First, here’s what Bob Holly recounts about The New Midnight Express in his book The Hardcore Truth.
Bob Holly: The WWF had something of an internal NWA faction and they were using the original Rock ’n’ Roll Express against them, so I guess management figured they’d bring in The Midnight Express. While The Rock ’n’ Roll Express was still running, The Midnight Express had stopped a long time ago so they just took a couple of guys who weren’t doing anything else, who turned out to be me and Bart Gunn, and called us The New Midnight Express.
Their entire management of us consisted of them giving us some video tapes of the original Express and saying “Be like Dennis and Bobby”. Nobody can. Those two formed one of the greatest tag teams of all time. Throwing Bart and me together and hoping we’d immediately develop what Dennis Condrey and Bobby Eaton took years to get was plain stupid. We had new tights with “M E” on them, Jim Cornette as our manager just like the original Express, and new names to go with the gimmick. I knew it wasn’t going to work.
Second, here’s what was said about LOD 2000 on Road Warriors: The Life and Death of the Most Dominant Tag-Team in Wrestling History.
Jim Ross: They hadn’t burn a bridge here to the level of you can’t go rebuild it and cross it again. The company has brought back all kinds of wrestlers that let under less than advantageous circumstances.

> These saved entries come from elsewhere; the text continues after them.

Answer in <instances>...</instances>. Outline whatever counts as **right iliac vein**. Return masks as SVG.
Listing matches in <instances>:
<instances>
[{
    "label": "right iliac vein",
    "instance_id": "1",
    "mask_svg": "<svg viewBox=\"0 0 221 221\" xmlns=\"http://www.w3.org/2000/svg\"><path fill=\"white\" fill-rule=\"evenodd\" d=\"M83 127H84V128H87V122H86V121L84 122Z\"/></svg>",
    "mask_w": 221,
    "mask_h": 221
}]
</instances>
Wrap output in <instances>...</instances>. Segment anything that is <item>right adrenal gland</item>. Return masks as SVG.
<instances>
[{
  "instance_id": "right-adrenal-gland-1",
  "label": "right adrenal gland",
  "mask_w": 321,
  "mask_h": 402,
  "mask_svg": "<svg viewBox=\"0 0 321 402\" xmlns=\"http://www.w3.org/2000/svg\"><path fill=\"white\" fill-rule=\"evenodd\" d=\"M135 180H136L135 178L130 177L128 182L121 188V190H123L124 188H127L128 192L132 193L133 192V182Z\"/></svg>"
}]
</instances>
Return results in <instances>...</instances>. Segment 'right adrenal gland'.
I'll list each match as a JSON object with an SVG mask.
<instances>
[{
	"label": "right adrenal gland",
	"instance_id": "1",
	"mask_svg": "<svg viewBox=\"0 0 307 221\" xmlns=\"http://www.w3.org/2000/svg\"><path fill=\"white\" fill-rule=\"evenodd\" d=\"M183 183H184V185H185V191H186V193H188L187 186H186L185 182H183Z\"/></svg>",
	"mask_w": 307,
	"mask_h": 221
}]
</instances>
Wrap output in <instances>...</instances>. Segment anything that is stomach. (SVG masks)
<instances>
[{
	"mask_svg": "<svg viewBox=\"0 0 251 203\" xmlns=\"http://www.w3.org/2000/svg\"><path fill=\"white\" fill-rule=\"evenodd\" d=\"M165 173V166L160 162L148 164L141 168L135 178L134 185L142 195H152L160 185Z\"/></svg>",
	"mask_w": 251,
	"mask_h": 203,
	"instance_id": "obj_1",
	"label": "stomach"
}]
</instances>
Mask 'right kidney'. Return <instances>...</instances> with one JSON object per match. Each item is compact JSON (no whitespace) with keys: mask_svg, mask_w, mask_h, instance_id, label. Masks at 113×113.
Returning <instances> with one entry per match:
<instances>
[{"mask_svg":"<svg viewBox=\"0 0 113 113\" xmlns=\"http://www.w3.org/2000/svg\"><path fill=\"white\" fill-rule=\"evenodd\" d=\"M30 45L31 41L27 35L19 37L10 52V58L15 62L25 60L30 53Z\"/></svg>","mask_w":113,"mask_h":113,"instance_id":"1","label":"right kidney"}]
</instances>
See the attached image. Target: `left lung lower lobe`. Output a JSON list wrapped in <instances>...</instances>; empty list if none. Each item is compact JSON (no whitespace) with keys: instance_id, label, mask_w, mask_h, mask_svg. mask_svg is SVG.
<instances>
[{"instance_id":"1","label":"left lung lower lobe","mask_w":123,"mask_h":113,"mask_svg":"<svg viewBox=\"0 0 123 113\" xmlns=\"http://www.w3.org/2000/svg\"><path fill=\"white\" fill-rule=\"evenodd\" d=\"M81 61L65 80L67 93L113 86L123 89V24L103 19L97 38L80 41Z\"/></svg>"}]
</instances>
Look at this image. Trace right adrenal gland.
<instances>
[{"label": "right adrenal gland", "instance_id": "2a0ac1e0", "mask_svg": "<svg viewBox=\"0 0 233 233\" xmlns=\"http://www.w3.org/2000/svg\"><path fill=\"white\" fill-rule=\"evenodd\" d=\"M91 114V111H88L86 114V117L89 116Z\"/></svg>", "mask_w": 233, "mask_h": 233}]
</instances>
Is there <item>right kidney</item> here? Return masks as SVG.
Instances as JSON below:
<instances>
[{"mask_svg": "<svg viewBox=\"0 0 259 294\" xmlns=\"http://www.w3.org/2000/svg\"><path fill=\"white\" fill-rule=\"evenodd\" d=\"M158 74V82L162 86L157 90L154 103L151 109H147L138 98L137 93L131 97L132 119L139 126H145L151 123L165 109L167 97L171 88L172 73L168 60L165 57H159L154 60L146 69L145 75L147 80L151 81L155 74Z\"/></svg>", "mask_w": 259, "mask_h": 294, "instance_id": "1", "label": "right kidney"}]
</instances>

Animal: I think it was no secret why we left and I think they were trying to forget all that and put a different frame on that and a new twist. That’s why they put Sunny with us. It had to be WWE because it was the only way it was gonna get that reaction that we needed to be The Legion of Doom, The Road Warriors.
Jerry Lawler: It was just an attempt by these guys, which everybody has to try to do, to stay current. To reinvent themselves for the new, younger fanbase.

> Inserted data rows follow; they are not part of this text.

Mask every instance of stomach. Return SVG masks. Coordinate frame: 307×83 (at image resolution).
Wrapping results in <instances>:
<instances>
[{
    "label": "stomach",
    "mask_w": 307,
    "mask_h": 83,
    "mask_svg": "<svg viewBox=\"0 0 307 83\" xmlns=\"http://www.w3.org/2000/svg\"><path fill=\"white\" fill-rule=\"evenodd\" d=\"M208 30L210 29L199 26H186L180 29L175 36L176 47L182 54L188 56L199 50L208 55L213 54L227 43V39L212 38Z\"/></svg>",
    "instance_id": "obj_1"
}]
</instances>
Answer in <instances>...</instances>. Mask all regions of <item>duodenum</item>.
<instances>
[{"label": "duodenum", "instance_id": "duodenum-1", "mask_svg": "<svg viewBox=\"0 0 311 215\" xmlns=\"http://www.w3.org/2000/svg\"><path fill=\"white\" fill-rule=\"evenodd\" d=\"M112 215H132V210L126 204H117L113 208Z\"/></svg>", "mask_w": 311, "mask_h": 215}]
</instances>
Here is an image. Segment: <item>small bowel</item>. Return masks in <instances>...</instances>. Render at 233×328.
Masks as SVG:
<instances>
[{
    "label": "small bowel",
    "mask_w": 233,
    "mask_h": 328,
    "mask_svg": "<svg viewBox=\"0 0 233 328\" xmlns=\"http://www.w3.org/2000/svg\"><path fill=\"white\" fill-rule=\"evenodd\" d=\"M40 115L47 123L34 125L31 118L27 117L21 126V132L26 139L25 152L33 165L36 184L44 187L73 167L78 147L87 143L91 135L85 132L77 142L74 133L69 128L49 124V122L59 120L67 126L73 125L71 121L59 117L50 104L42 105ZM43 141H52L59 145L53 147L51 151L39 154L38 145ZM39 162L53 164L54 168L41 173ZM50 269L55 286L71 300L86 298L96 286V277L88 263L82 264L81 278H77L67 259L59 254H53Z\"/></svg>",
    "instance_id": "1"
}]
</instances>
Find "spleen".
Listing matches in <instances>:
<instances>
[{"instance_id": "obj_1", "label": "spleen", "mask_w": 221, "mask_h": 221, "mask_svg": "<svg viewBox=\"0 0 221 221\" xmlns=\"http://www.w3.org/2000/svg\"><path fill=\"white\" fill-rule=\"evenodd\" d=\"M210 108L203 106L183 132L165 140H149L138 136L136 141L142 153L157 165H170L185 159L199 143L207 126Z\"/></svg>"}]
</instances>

Animal: I had a friend of mine who airbrushes all the helmets for goalies in the NHL, so he did our shoulder pads that way for the LOD 2000 and did our masks and everybody liked them but Hawk didn’t like the mask. Marketing, they loved them. They made action figures with them and they sold like crazy and they were cool but he didn’t like them so he threw it out in the crowd one day and some fan got it somewhere around the country somewhere. But that’s just the way Mike was. He didn’t like it, he got rid of it.